23/VII 1932 351. С. С. ПРОКОФЬЕВ — H. Я. МЯСКОВСКОМУ

27 июля 1932 г., Париж

5, rue Valentin Haüy, Paris XV, France

27 июля 1938

Дорогой Николай Яковлевич.

Оба Ваших заказных, от 18 июня и 20 июля, а также открытку получил. Спасибо за интересный обзор сонатин; я тоже предпочитаю средние части, но в Andante второй считаю первую тему гораздо удачнее, чем вторую. За финал первой сонатины должен слегка заступиться: он труднее, но имеет свойство улучшаться при повторном проигрывании. Что это Вы налетели на меня за «постноватый в вертикальном отношении» стиль? Ведь на то они и сонатины, чтобы быть одноэтажными! Как странно, что Сараджев, в свое время бывший живчиком, противится моей новой манере. Вот и Асафьев пишет: «у нас не ценят лиризации твоего творчества последней поры». В чем же дело? — ведь мелодика это то, что легче всего лезет в душу, а форма изложении самая понятная...

Объясните мне причины противления.

За четыре бекара против четырех до поклон и благодарность. Я заставил внести в полтысячи экземпляров на складе, а также на доску. На стр. 7, в до-мажорной фигурации это так-таки есть до, а не ми. Я, можно сказать, включил вдохновенную деталь, а Вы приняли ее за опечатку.

О квартете для деревянных духовых Мелких я сообщил в РМИ, но там сейчас об этом не хотят и думать, так как предложенный товар не ходкий, а фамилия автора мало известна за границей. К Глазунову я не обращался, потому что в их лавочке вовсе затор: Вы не можете себе представить, какой сейчас кризис у всех здешних музыкальных издательств. Я вошел в постоянное жюри нового камерного общества в Париже, «Тритон», которое с осени открывает свою деятельность; так же меня пригласили рекомендовать вещи для другого подобного общества, «Серенада». В первую голову мне хочется, чтобы сыграли Ваш квартет (с канканом), поэтому прошу Вас прислать еще партитурку, а то присланную раньше бельгийские квартетисты увезли и Америку вместе с материалом. Может быть, Мелких мог бы послать мне копию своей рукописи? Если его ансамбль ответит вкусу вышеозначенных обществ, ее удастся сыграть в Париже. В случае успеха, пожалуй, и РМИ сможет переменить свой взгляд.

Какой все-таки жеребец этот Коутс: до старости будет скакать через все темпы напролом. Меня возмущает, как он обработал Вашу Двенадцатую.

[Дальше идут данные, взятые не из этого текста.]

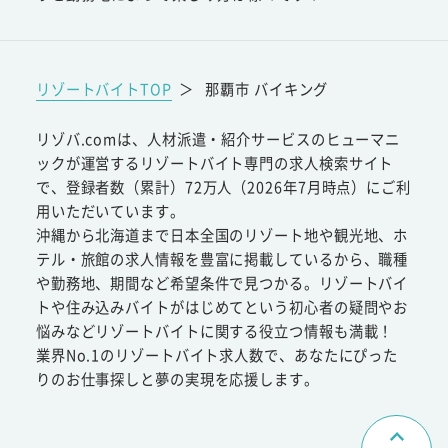
リゾートバイトTOP
＞
那覇市 バイキング
リゾバ.comは、人材派遣・紹介サービスのヒューマニ
ックが運営するリゾートバイト専門の求人検索サイト
で、登録者数（累計）72万人（2026年7月時点）にご利
用いただいています。
沖縄から北海道まで日本全国のリゾート地や観光地、ホ
テル・旅館の求人情報を豊富に掲載しているから、職種
や勤務地、期間など希望条件で見つかる。リゾートバイ
トや住み込みバイトがはじめてという初心者の疑問やお
悩みなどリゾートバイトに関する役立つ情報も満載！
業界No.1のリゾートバイト求人数で、あなたにぴった
りのお仕事探しと夢の実現を応援します。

Недавно он в Лондоне наиграл весь «Стальной скок» для граммофона, но в некоторых частях закатил такие абсурдные скорости, что я сам не понял, какую музыку воспроизводит диск, и как раз сегодня обращаюсь в Лондон, прося пустить в продажу «Стальной скок» не полностью, купируя загнанные части. Я очень интересовался исполнением Вашей XII симфонии, но ни Держановский, ни другие не догадались написать о нем. По счастью, мне попался номер «Советского искусства» со статьей об исполнении1, и из этой статьи я смог профильтровать некоторое впечатление, именно, что вещь значительная и чрезвычайно ясно изложенная. Поздравляю Вас и буду ждать ноты. Пока не поздно — постарайтесь заставить награвировать четырехручное переложение партитурно.

Мой приезд в Союз становится все более очевидным, но, как Вы и угадали, все более кратковременным: 18—19 ноября играю в Варшаве2, приеду в Москву 21-го, а уеду около 5 декабря, так как 11-го симфонический в Париже3, а затем Америка. Преподавательская причина поездки замещается концертной, хотя постараюсь не загружаться и сыграть раз или два в Москве и столько же в Ленинграде4. Как бы хотелось, чтобы в этот период была сыграна одна из Ваших симфоний! Очень пикантно Ваше сообщение о перемене настроений Пролетарских музыкантов по отношению ко мне и о их надеждах на «благотворность» моего приезда. Мне трудно отсюда судить, но по скудным данным, которые я собираю здесь, они, конечно, имеют право на влияние, при условии некоторого выпрямления их линии.